Richmond rookie Mate Colina is set to break this tie if he debuts, with the former basketball player measuring 213cm.

At the same time, the heights of the shortest players in the league have also extended further and further into the sky.

This year, Hawthorn rookie Nick Watson took over as the league’s shortest player, an inch shorter than Pickett and Caleb Daniel.

A forward-thinking reason?

Given the trend away from the national average height, a more important question arises: why?

Perhaps a clue can be found closer to the goal.

While the height of the average goalkeeper has not increased significantly over time, the height of spearheads (those who kick three or more goals in a game) has moved ahead of the general trend.

Gordon Coventry, the game’s second-best goalscorer and leading high-scoring exponent of his era, was the same size as current Swans midfielder Chad Wingard (183cm).

Bob Pratt, considered by some to be the best forward of the 20th century, was only 180 cm tall, the same size as forwards Orazio Fantasia and Charlie Cameron.

The great strikers of yesteryear tended to be placed in one-on-one battles, and often only had to defeat one opponent. Groups did not have to collide to make disputed holds to kick goals.

As football has evolved, it has become much more aerial in nature.

The development of the drop punt during the first half of the 20th century and its eventual widespread adoption in subsequent decades has led to more predictable high-scoring contests.

This likely led to an arms race for teams to target increasingly taller players to target in the forward half.

Defenses have also had to keep up with this increase in size. You can’t mess up a mark you can’t hit, and to mess up Harry McKay you need a defender the size of Ben McKay.

Recent years have seen a move towards increasingly complex team defenses, designed to stop easy scoring opportunities and subsequent goals.

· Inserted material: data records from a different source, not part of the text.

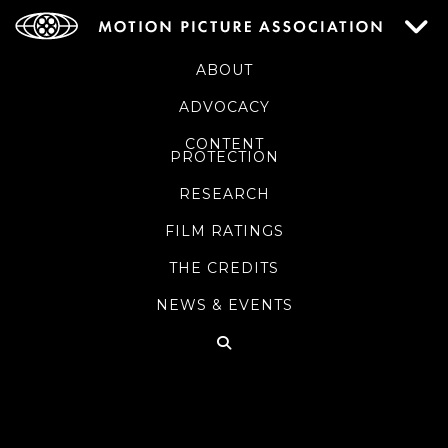
ABOUT
ADVOCACY
CONTENT
PROTECTION
RESEARCH
FILM RATINGS
THE CREDITS
NEWS & EVENTS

But eagle-eyed readers might notice a slight dip in the trend of top scorers in recent years.

This trend could be partly strategic and partly symbolic of a larger change at play across society.

A downward tick over time

This year there have been 41 shots of three or more goals. Seventeen of those bags have been kicked by players shorter than the league average, and only 13 have been kicked by players taller than 195cm.

Teams are increasingly relying on more complex forward configurations, often with a small dominant left deep in space.

Focal points like Toby Greene, Charlie Cameron and Tom Papley have taken the place of more traditional seniors, forcing defenses to adapt in the same way.

Overall, player height across the league appears to have plateaued in recent years. Shorter players are now being considered again at the top end of the draft: Watson was the No. 5 pick last year and Pickett was the No. 12 pick in 2019.

There is also a broader theory among some academics that the “great Australian growth push” may be coming to an end.

In this sense, football may simply be the canary in the coal mine.

Football has long been a reflection of society at large. It has represented broader social trends, including community size. If Australia is getting smaller, it makes sense that football is too.

Or all of this could just be a small blip, a strategic anomaly, and the race for football’s height could be heating up.